**TASK DESCRIPTION:**
Read the records and gather each line that includes "rycker".

Extracted records:
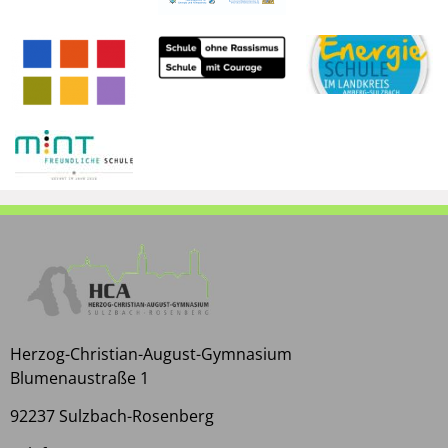
Herzog-Christian-August-Gymnasium
Blumenaustraße 1
92237 Sulzbach-Rosenberg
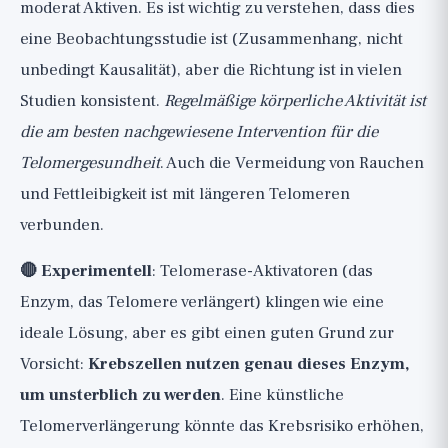
moderat Aktiven. Es ist wichtig zu verstehen, dass dies
eine Beobachtungsstudie ist (Zusammenhang, nicht
unbedingt Kausalität), aber die Richtung ist in vielen
Studien konsistent.
Regelmäßige körperliche Aktivität ist
die am besten nachgewiesene Intervention für die
Telomergesundheit
. Auch die Vermeidung von Rauchen
und Fettleibigkeit ist mit längeren Telomeren
verbunden.
🔴 Experimentell
: Telomerase-Aktivatoren (das
Enzym, das Telomere verlängert) klingen wie eine
ideale Lösung, aber es gibt einen guten Grund zur
Vorsicht:
Krebszellen nutzen genau dieses Enzym,
um unsterblich zu werden
. Eine künstliche
Telomerverlängerung könnte das Krebsrisiko erhöhen,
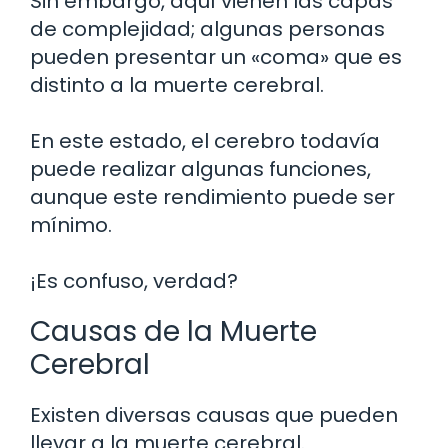
Sin embargo, aquí vienen las capas
de complejidad; algunas personas
pueden presentar un «coma» que es
distinto a la muerte cerebral.
En este estado, el cerebro todavía
puede realizar algunas funciones,
aunque este rendimiento puede ser
mínimo.
¡Es confuso, verdad?
Causas de la Muerte
Cerebral
Existen diversas causas que pueden
llevar a la muerte cerebral.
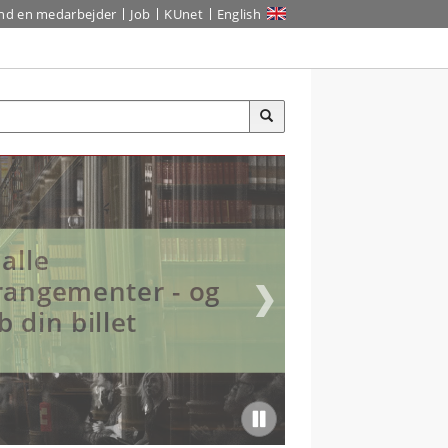
ind en medarbejder
Job
KUnet
English
 alle
rangementer - og
b din billet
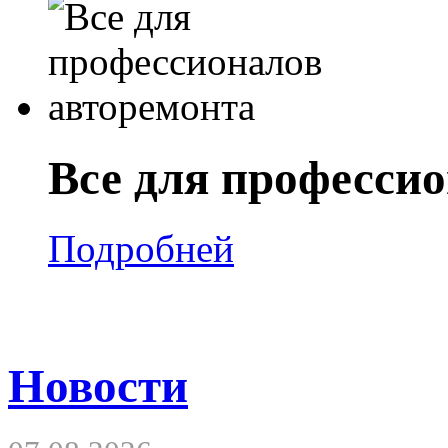
Все для професси
Подробней
Новости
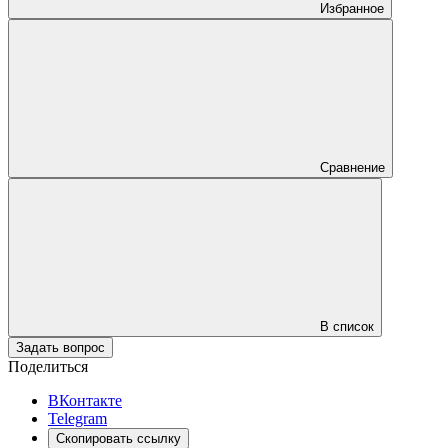
Избранное
Сравнение
В список
Задать вопрос
Поделиться
ВКонтакте
Telegram
Скопировать ссылку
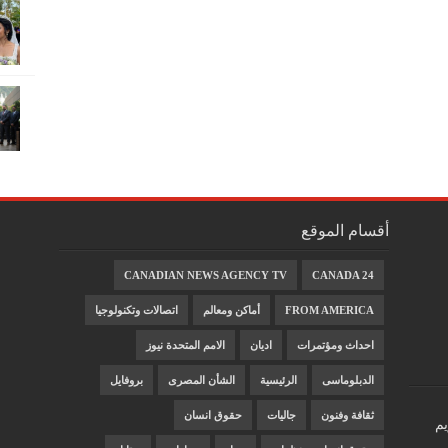
أقسام الموقع
CANADIAN NEWS AGENCY TV
CANADA 24
FROM AMERICA
أماكن ومعالم
اتصالات وتكنولوجيا
احداث ومؤتمرات
اديان
الامم المتحدة نيوز
الدبلوماسى
الرئيسية
الشأن المصرى
بروفايل
ثقافة وفنون
جاليات
حقوق انسان
يم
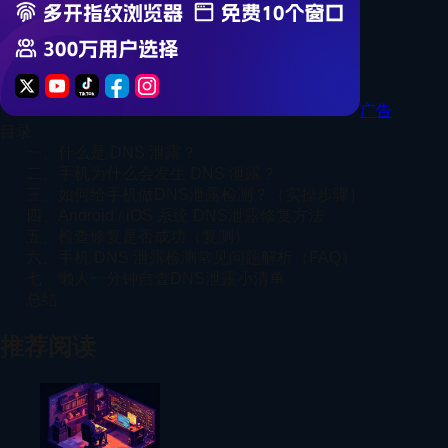
广告
目录
一、什么是 DNS 泄露？
二、手机为什么会发生 DNS 泄露？
三、如何给手机做DNS泄露检测？（实操步骤）
四、Android / iOS 系统 DNS泄露修复方法
五、检查修复是否成功（复测）
六、手机 DNS 泄露检测常见问题解析（FAQ）
七、懒人一分钟自查DNS泄露小清单
总结
推荐阅读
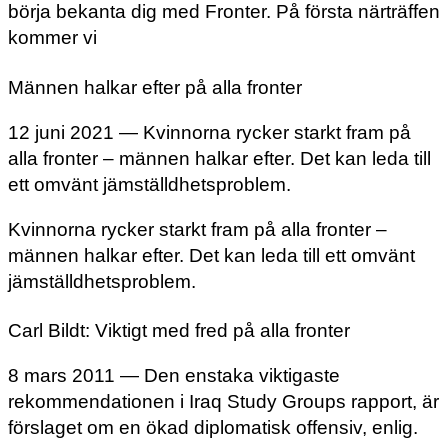
börja bekanta dig med Fronter. På första närträffen
kommer vi
Männen halkar efter på alla fronter
12 juni 2021 — Kvinnorna rycker starkt fram på
alla fronter – männen halkar efter. Det kan leda till
ett omvänt jämställdhetsproblem.
Kvinnorna rycker starkt fram på alla fronter –
männen halkar efter. Det kan leda till ett omvänt
jämställdhetsproblem.
Carl Bildt: Viktigt med fred på alla fronter
8 mars 2011 — Den enstaka viktigaste
rekommendationen i Iraq Study Groups rapport, är
förslaget om en ökad diplomatisk offensiv, enlig.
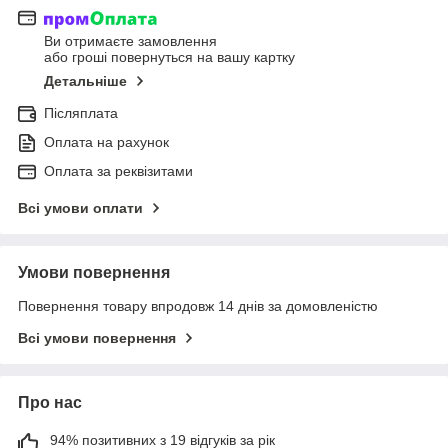
Ви отримаєте замовлення
або гроші повернуться на вашу картку
Детальніше
Післяплата
Оплата на рахунок
Оплата за реквізитами
Всі умови оплати
Умови повернення
Повернення товару впродовж 14 днів за домовленістю
Всі умови повернення
Про нас
94% позитивних з 19 відгуків за рік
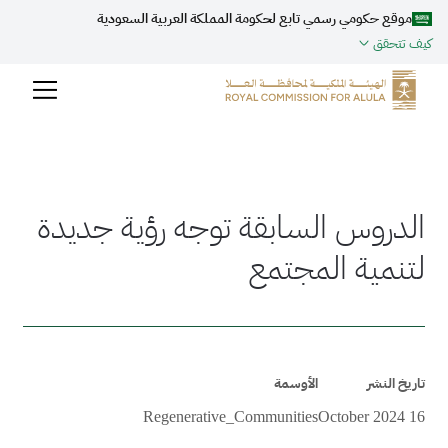
موقع حكومي رسمي تابع لحكومة المملكة العربية السعودية
كيف تتحقق
الدروس السابقة توجه رؤية جديدة
لتنمية المجتمع
تاريخ النشر
الأوسمة
Regenerative_Communities
16 October 2024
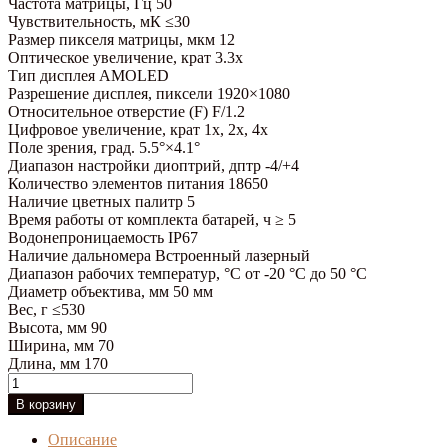
Частота матрицы, Гц 50
145,000.00₽.
Чувствительность, мК ≤30
Размер пикселя матрицы, мкм 12
Оптическое увеличение, крат 3.3x
Тип дисплея AMOLED
Разрешение дисплея, пиксели 1920×1080
Относительное отверстие (F) F/1.2
Цифровое увеличение, крат 1x, 2x, 4x
Поле зрения, град. 5.5°×4.1°
Диапазон настройки диоптрий, дптр -4/+4
Количество элементов питания 18650
Наличие цветных палитр 5
Время работы от комплекта батарей, ч ≥ 5
Водонепроницаемость IP67
Наличие дальномера Встроенный лазерный
Диапазон рабочих температур, °C от -20 °C до 50 °C
Диаметр объектива, мм 50 мм
Вес, г ≤530
Высота, мм 90
Ширина, мм 70
Длина, мм 170
Количество
товара
В корзину
Тепловизионный
монокуляр
Описание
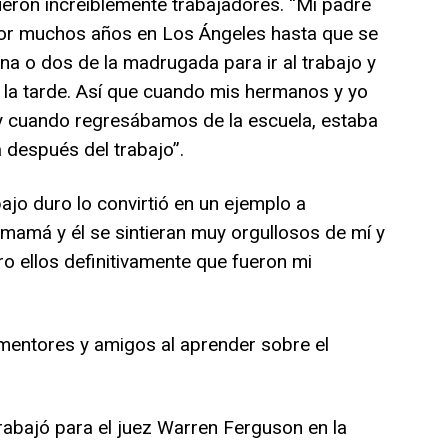
eron increíblemente trabajadores. “Mi padre
por muchos años en Los Ángeles hasta que se
na o dos de la madrugada para ir al trabajo y
 la tarde. Así que cuando mis hermanos y yo
y cuando regresábamos de la escuela, estaba
después del trabajo”.
ajo duro lo convirtió en un ejemplo a
mamá y él se sintieran muy orgullosos de mí y
o ellos definitivamente que fueron mi
 mentores y amigos al aprender sobre el
abajó para el juez Warren Ferguson en la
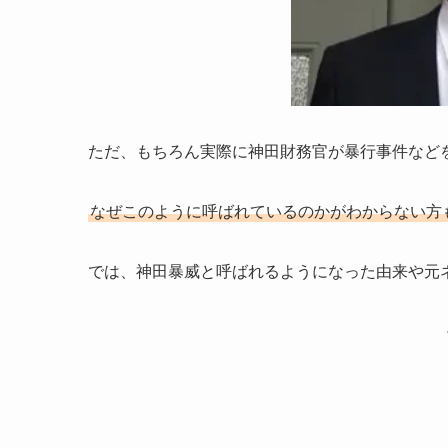
ただ、もちろん実際に神田財務官が暴行事件など
なぜこのように呼ばれているのかがわからない方
では、神田暴威と呼ばれるようになった由来や元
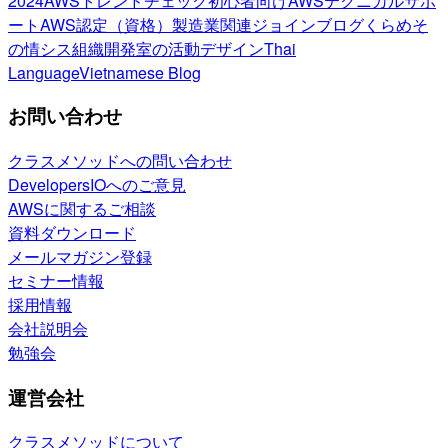
2024
AWSトレンドチェック
初心者向け
AWSテクニカルサポ
ート
AWS認定（資格）
製造業関連
ジョインブログ
くらめそ
の情シス
組織開発室の活動
デザイン
Thai
Language
Vietnamese Blog
お問い合わせ
クラスメソッドへの問い合わせ
DevelopersIOへのご意見
AWSに関するご相談
資料ダウンロード
メールマガジン登録
セミナー情報
採用情報
会社説明会
勉強会
運営会社
クラスメソッドについて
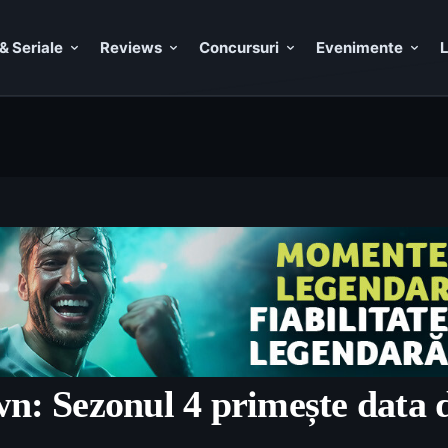
& Seriale
Reviews
Concursuri
Evenimente
L
n: Sezonul 4 primește data d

**RESPONSE AREA:**
12 juni 2021 — Kvinnorna rycker starkt fram på
Kvinnorna rycker starkt fram på alla fronter –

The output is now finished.